## Assignment
Return all entries precisely as they stand, without the images.

## Exercise materials
»»

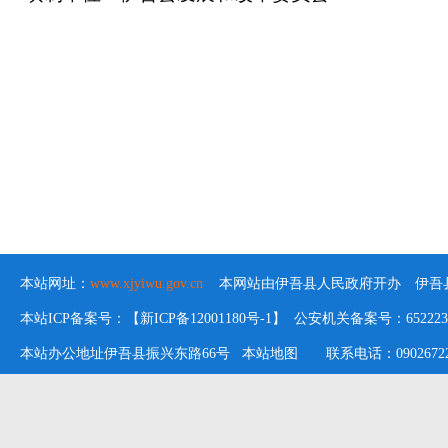
本站网址：
www.xjyiwu.gov.cn
本网站由伊吾县人民政府开办 伊吾县
本站ICP备案号：【新ICP备12001180号-1】 公安机关备案号：652223020
本站办公地址伊吾县振兴东路66号
本站地图
联系电话：09026722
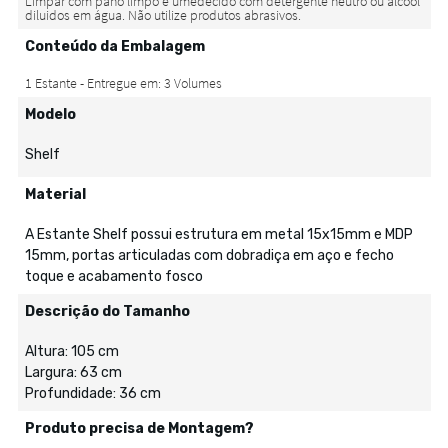
Conteúdo da Embalagem
Modelo
Shelf
Material
A Estante Shelf possui estrutura em metal 15x15mm e MDP
15mm, portas articuladas com dobradiça em aço e fecho
toque e acabamento fosco
Descrição do Tamanho
Altura: 105 cm
Largura: 63 cm
Profundidade: 36 cm
Produto precisa de Montagem?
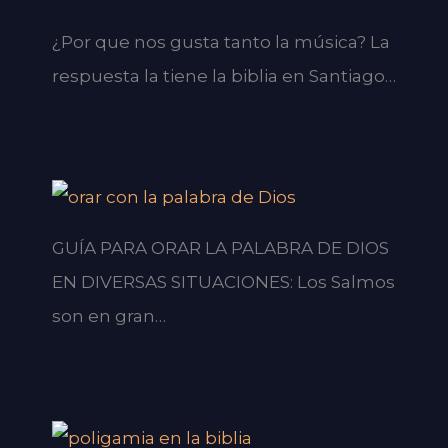
¿Por que nos gusta tanto la música? La
respuesta la tiene la biblia en Santiago…
GUÍA PARA ORAR LA PALABRA DE DIOS
EN DIVERSAS SITUACIONES: Los Salmos
son en gran…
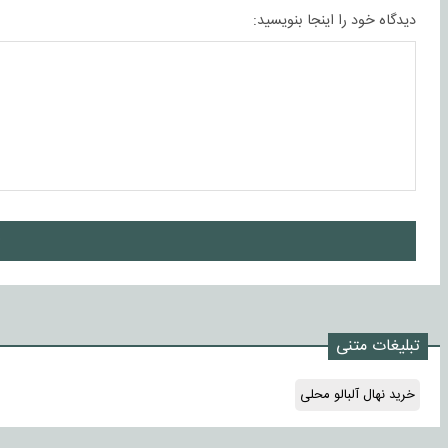
دیدگاه خود را اینجا بنویسید:
ا
تبلیغات متنی
خرید نهال آلبالو محلی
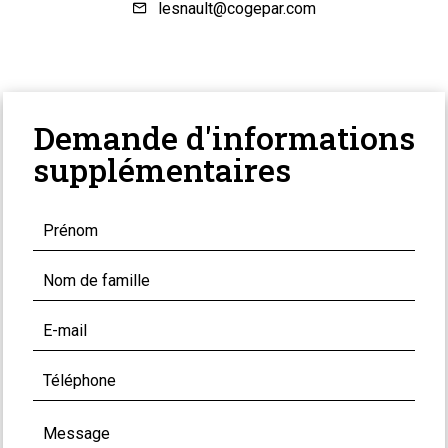
lesnault@cogepar.com
Demande d'informations
supplémentaires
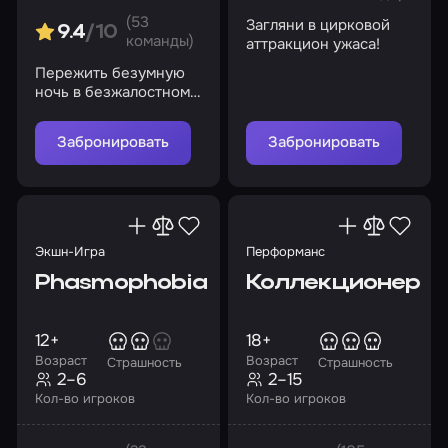
(53
Загляни в цирковой
9.4
/10
команды)
аттракцион ужаса!
Пережить безумную
ночь в безжалостном
мире
Забронировать
Забронировать
Экшн-Игра
Перформанс
Phasmophobia
Коллекционер
12+
18+
Возраст
Возраст
Страшность
Страшность
2–6
2–15
Кол-во игроков
Кол-во игроков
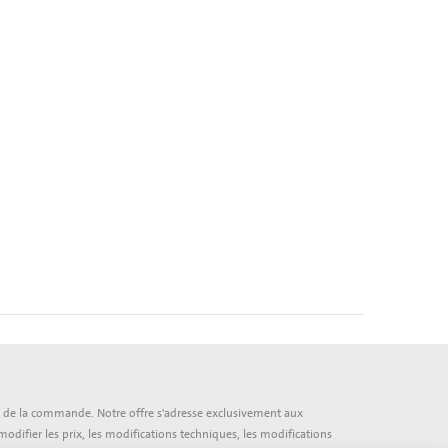
 fin de la commande. Notre offre s'adresse exclusivement aux
modifier les prix, les modifications techniques, les modifications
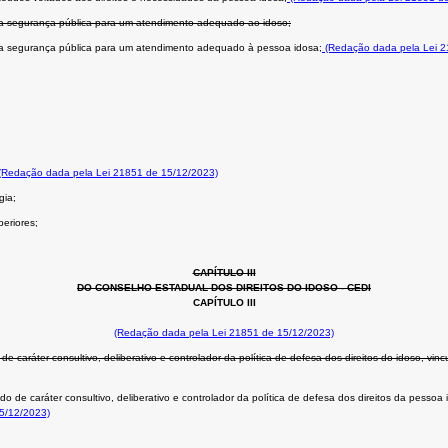
la segurança pública para um atendimento adequado ao idoso;
ela segurança pública para um atendimento adequado à pessoa idosa;
(Redação dada pela Lei 2
(Redação dada pela Lei 21851 de 15/12/2023)
gia;
periores;
CAPÍTULO III
DO CONSELHO ESTADUAL DOS DIREITOS DO IDOSO - CEDI
CAPÍTULO III
(Redação dada pela Lei 21851 de 15/12/2023)
de caráter consultivo, deliberativo e controlador da política de defesa dos direitos do idoso, vi
o de caráter consultivo, deliberativo e controlador da política de defesa dos direitos da pessoa
5/12/2023)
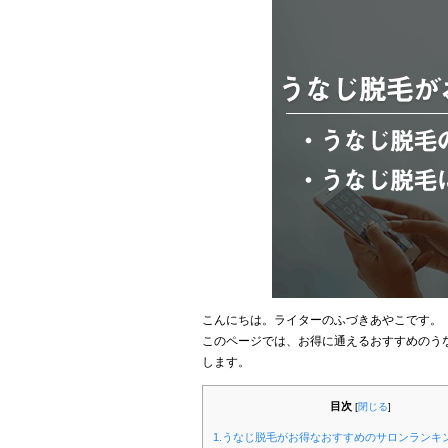
こんにちは。ライターのふづきあやこです。
このページでは、お得に通えるおすすめのう
します。
目次
[
閉じる
]
1.うなじ脱毛がお得なおすすめのサロンランキ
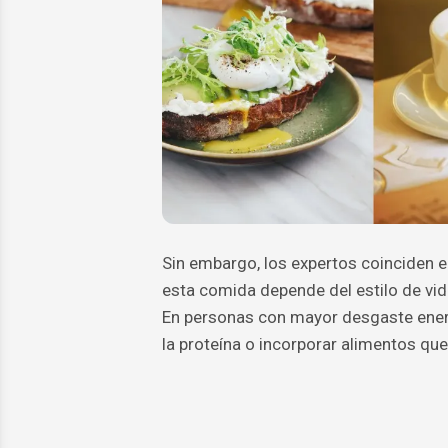
Sin embargo, los expertos coinciden e
esta comida depende del estilo de vida,
En personas con mayor desgaste energ
la proteína o incorporar alimentos que 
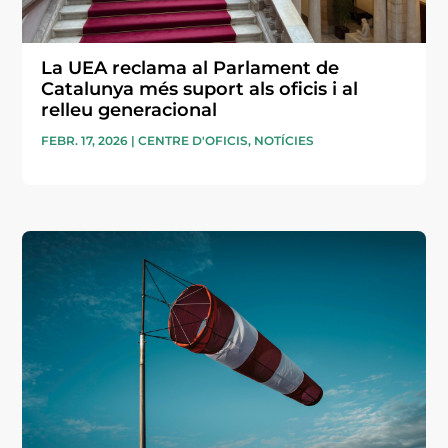
La UEA reclama al Parlament de
Catalunya més suport als oficis i al
relleu generacional
FEBR. 17, 2026
|
CENTRE D'OFICIS
,
NOTÍCIES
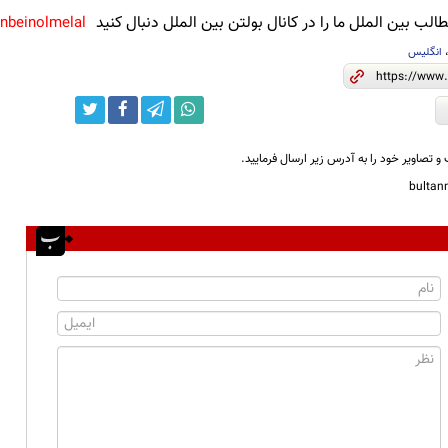
لب بین الملل ما را در کانال بولتن بین الملل دنبال کنید
anbeinolmelal@
انگلیس
و تصاویر خود را به آدرس زیر ارسال فرمایید.
bulta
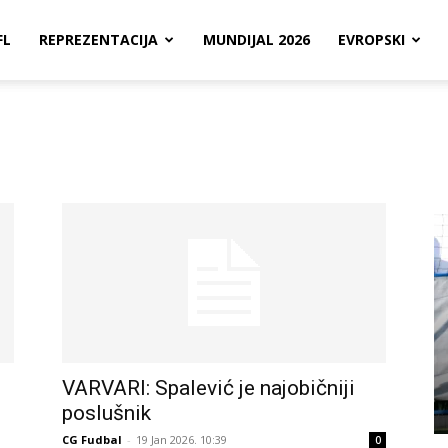
FL
REPREZENTACIJA
MUNDIJAL 2026
EVROPSKI
VARVARI: Spalević je najobičniji
poslušnik
CG Fudbal
-
19 Jan 2026. 10:39
0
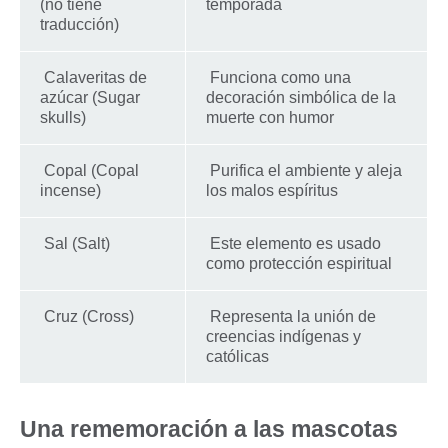
(no tiene
temporada
traducción)
Calaveritas de
Funciona como una
azúcar (Sugar
decoración simbólica de la
skulls)
muerte con humor
Copal (Copal
Purifica el ambiente y aleja
incense)
los malos espíritus
Sal (Salt)
Este elemento es usado
como protección espiritual
Cruz (Cross)
Representa la unión de
creencias indígenas y
católicas
Una rememoración a las mascotas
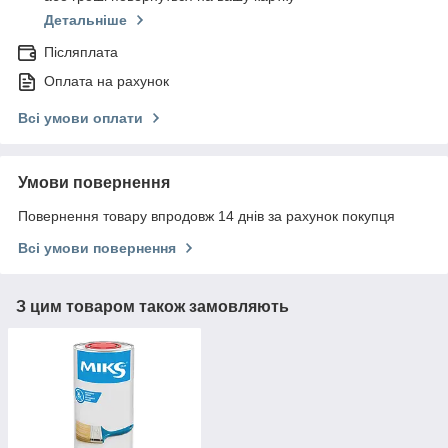
Детальніше
Післяплата
Оплата на рахунок
Всі умови оплати
Умови повернення
Повернення товару впродовж 14 днів за рахунок покупця
Всі умови повернення
З цим товаром також замовляють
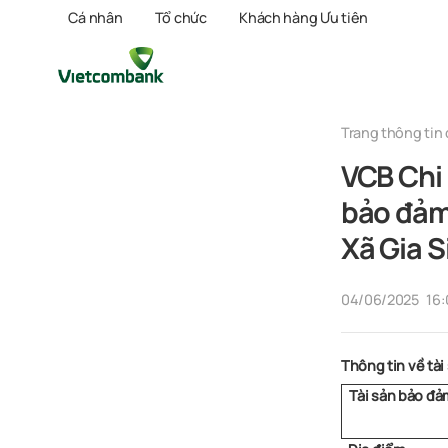
Cá nhân
Tổ chức
Khách hàng Ưu tiên
Trang thông tin 
VCB Chi 
bảo đảm 
Xã Gia S
04/06/2025
16
Thông tin về tài
Tài sản bảo đả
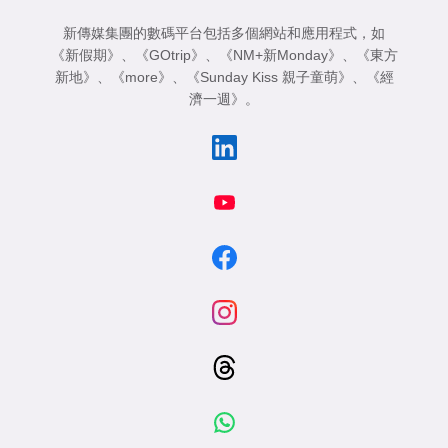
新傳媒集團的數碼平台包括多個網站和應用程式，如
《新假期》
、
《GOtrip》
、
《NM+新Monday》
、
《東方
新地》
、
《more》
、
《Sunday Kiss 親子童萌》
、
《經
濟一週》
。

««

## Answer to the problem
本站网址：
www.xjyiwu.gov.cn
本网站由伊吾县人民政府开办 伊吾县
本站ICP备案号：【新ICP备12001180号-1】 公安机关备案号：652223020
本站办公地址伊吾县振兴东路66号
本站地图
联系电话：09026722
Conteúdo da Embalagem
Modelo
Shelf
Material
A Estante Shelf possui estrutura em metal 15x15mm e MDP
15mm, portas articuladas com dobradiça em aço e fecho
toque e acabamento fosco
Descrição do Tamanho
Altura: 105 cm
Largura: 63 cm
Profundidade: 36 cm
Produto precisa de Montagem?
¿Por que nos gusta tanto la música? La
respuesta la tiene la biblia en Santiago…
GUÍA PARA ORAR LA PALABRA DE DIOS
EN DIVERSAS SITUACIONES: Los Salmos
son en gran…
دیدگاه خود را اینجا بنویسید:
ا
تبلیغات متنی
خرید نهال آلبالو محلی
lesnault@cogepar.com
Demande d'informations
supplémentaires
(53
Загляни в цирковой
9.4
/10
команды)
аттракцион ужаса!
Пережить безумную
ночь в безжалостном
мире
Забронировать
Забронировать
Экшн-Игра
Перформанс
Phasmophobia
Коллекционер
12+
18+
Возраст
Возраст
Страшность
Страшность
2–6
2–15
Кол-во игроков
Кол-во игроков
 fin de la commande. Notre offre s'adresse exclusivement aux
modifier les prix, les modifications techniques, les modifications
la segurança pública para um atendimento adequado ao idoso;
ela segurança pública para um atendimento adequado à pessoa idosa;
(Redação dada pela Lei 2
(Redação dada pela Lei 21851 de 15/12/2023)
gia;
periores;
CAPÍTULO III
DO CONSELHO ESTADUAL DOS DIREITOS DO IDOSO - CEDI
CAPÍTULO III
(Redação dada pela Lei 21851 de 15/12/2023)
de caráter consultivo, deliberativo e controlador da política de defesa dos direitos do idoso, vi
o de caráter consultivo, deliberativo e controlador da política de defesa dos direitos da pessoa
5/12/2023)
こんにちは。ライターのふづきあやこです。
このページでは、お得に通えるおすすめのう
します。
目次
[
閉じる
]
1.うなじ脱毛がお得なおすすめのサロンランキ
Sin embargo, los expertos coinciden e
esta comida depende del estilo de vida,
En personas con mayor desgaste energ
la proteína o incorporar alimentos que 
La UEA reclama al Parlament de
Catalunya més suport als oficis i al
relleu generacional
FEBR. 17, 2026
|
CENTRE D'OFICIS
,
NOTÍCIES
لب بین الملل ما را در کانال بولتن بین الملل دنبال کنید
anbeinolmelal@
انگلیس
و تصاویر خود را به آدرس زیر ارسال فرمایید.
bulta
FL
REPREZENTACIJA
MUNDIJAL 2026
EVROPSKI
VARVARI: Spalević je najobičniji
poslušnik
CG Fudbal
-
19 Jan 2026. 10:39
0
(no tiene
temporada
traducción)
Calaveritas de
Funciona como una
azúcar (Sugar
decoración simbólica de la
skulls)
muerte con humor
Copal (Copal
Purifica el ambiente y aleja
incense)
los malos espíritus
Sal (Salt)
Este elemento es usado
como protección espiritual
Cruz (Cross)
Representa la unión de
creencias indígenas y
católicas
Una rememoración a las mascotas
Детальніше
Післяплата
Оплата на рахунок
Всі умови оплати
Умови повернення
Повернення товару впродовж 14 днів за рахунок покупця
Всі умови повернення
З цим товаром також замовляють
Cá nhân
Tổ chức
Khách hàng Ưu tiên
Trang thông tin 
VCB Chi 
bảo đảm 
Xã Gia S
04/06/2025
16
Thông tin về tài
Tài sản bảo đả
新傳媒集團的數碼平台包括多個網站和應用程式，如
《新假期》
、
《GOtrip》
、
《NM+新Monday》
、
《東方
新地》
、
《more》
、
《Sunday Kiss 親子童萌》
、
《經
濟一週》
。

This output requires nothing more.